BioJava:Cookbook:Sequence

How do I make a Sequence from a String or make a Sequence Object back into a String?

A lot of the time we see a sequence represented as a String of characters e.g. “atgccgtggcatcgaggcatatagc”. It’s a convenient method for viewing and succinctly representing a more complex biological polymer. BioJava makes use of SymbolLists and Sequences to represent these biological polymers as Objects. Sequences extend SymbolLists and provide extra methods to store things like the name of the sequence and any features it might have but you can think of a Sequence as a SymbolList.
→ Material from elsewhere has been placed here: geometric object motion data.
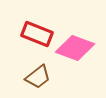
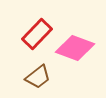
red rectangle: rotated 68 degrees counterclockwise
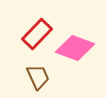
brown trapezoid: rotated 76 degrees counterclockwise
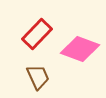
pink diamond: moved 5 px right, 1 px down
Within Sequence and SymbolList the polymer is not stored as a String. BioJava differentiates different polymer residues using Symbol objects that come from different Alphabets. In this way it is easy to tell if a sequence is DNA or RNA or something else and the ‘A’ symbol from DNA is not equal to the ‘A’ symbol from RNA. The details of Symbols, SymbolLists and Alphabets are covered here. The crucial part is there needs to be a way for a programmer to convert between the easily readable String and the BioJava Object and the reverse. To do this BioJava has Tokenizers that can read a String of text and parse it into a BioJava Sequence or SymbolList object. In the case of DNA, RNA and Protein you can do this with a single method call. The call is made to a static method from either DNATools, RNATools or ProteinTools.

String to SymbolList

import org.biojava.bio.seq.\*; import org.biojava.bio.symbol.\*;

public class StringToSymbolList {

 public static void main(String[] args) {  
    
   try {  
     //create a DNA SymbolList from a String  
     SymbolList dna = DNATools.createDNA("atcggtcggctta");

     //create a RNA SymbolList from a String  
     SymbolList rna = RNATools.createRNA("auugccuacauaggc");

     //create a Protein SymbolList from a String  
     SymbolList aa = ProteinTools.createProtein("AGFAVENDSA");  
   }  
   catch (IllegalSymbolException ex) {  
     //this will happen if you use a character in one of your strings that is  
     //not an accepted IUB Character for that Symbol.  
     ex.printStackTrace();  
   }  
    
 }

} 

String to Sequence

import org.biojava.bio.seq.\*; import org.biojava.bio.symbol.\*;

public class StringToSequence {

 public static void main(String[] args) {

   try {  
     //create a DNA sequence with the name dna_1  
     Sequence dna = DNATools.createDNASequence("atgctg", "dna_1");

     //create an RNA sequence with the name rna_1  
     Sequence rna = RNATools.createRNASequence("augcug", "rna_1");

     //create a Protein sequence with the name prot_1  
     Sequence prot = ProteinTools.createProteinSequence("AFHS", "prot_1");  
   }  
   catch (IllegalSymbolException ex) {  
     //an exception is thrown if you use a non IUB symbol  
     ex.printStackTrace();  
   }  
 }

} 

SymbolList to String

You can call the seqString() method on either a SymbolList or a Sequence to get it’s Stringified version.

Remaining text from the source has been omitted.